(Stored data)
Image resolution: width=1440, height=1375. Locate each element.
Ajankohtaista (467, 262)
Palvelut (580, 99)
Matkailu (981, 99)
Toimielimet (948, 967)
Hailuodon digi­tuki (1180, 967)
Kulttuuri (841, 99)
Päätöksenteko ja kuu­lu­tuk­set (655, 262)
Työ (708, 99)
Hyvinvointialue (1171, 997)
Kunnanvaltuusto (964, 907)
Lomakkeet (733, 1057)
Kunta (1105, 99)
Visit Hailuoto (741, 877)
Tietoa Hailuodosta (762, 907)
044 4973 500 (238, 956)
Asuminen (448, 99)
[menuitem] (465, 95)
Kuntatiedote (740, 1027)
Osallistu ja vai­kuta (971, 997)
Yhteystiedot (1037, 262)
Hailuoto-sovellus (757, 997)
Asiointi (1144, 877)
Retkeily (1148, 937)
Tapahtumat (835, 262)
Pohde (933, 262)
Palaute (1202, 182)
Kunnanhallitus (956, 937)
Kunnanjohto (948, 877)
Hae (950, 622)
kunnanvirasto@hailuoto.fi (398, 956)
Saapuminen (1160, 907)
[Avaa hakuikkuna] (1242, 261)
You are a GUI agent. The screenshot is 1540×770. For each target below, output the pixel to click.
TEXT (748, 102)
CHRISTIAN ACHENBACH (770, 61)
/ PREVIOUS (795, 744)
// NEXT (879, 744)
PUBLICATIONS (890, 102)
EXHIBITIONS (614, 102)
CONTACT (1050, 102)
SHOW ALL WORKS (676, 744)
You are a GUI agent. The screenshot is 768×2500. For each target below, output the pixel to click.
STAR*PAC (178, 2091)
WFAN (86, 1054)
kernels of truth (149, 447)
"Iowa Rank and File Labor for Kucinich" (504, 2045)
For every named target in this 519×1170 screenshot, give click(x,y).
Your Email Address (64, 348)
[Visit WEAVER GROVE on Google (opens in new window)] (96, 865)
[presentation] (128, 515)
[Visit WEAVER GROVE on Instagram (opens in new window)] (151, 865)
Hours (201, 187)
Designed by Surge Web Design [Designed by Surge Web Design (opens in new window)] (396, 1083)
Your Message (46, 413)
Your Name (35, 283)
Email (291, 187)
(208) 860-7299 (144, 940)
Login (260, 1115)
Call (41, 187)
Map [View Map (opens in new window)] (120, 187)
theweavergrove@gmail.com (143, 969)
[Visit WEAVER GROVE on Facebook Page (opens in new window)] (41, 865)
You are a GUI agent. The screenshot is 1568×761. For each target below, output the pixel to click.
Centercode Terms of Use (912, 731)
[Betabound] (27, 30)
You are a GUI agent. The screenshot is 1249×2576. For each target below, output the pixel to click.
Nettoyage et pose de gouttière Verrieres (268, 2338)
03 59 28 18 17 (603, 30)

### What needs to be done
Given the records above, return exactly the lines starting at the line containing "kunnanvirasto@hailuoto.fi (398, 956)" and ending at the line containing "Your Email Address (64, 348)", including both.

### Your solution
kunnanvirasto@hailuoto.fi (398, 956)
Saapuminen (1160, 907)
[Avaa hakuikkuna] (1242, 261)
You are a GUI agent. The screenshot is 1540×770. For each target below, output the pixel to click.
TEXT (748, 102)
CHRISTIAN ACHENBACH (770, 61)
/ PREVIOUS (795, 744)
// NEXT (879, 744)
PUBLICATIONS (890, 102)
EXHIBITIONS (614, 102)
CONTACT (1050, 102)
SHOW ALL WORKS (676, 744)
You are a GUI agent. The screenshot is 768×2500. For each target below, output the pixel to click.
STAR*PAC (178, 2091)
WFAN (86, 1054)
kernels of truth (149, 447)
"Iowa Rank and File Labor for Kucinich" (504, 2045)
For every named target in this 519×1170 screenshot, give click(x,y).
Your Email Address (64, 348)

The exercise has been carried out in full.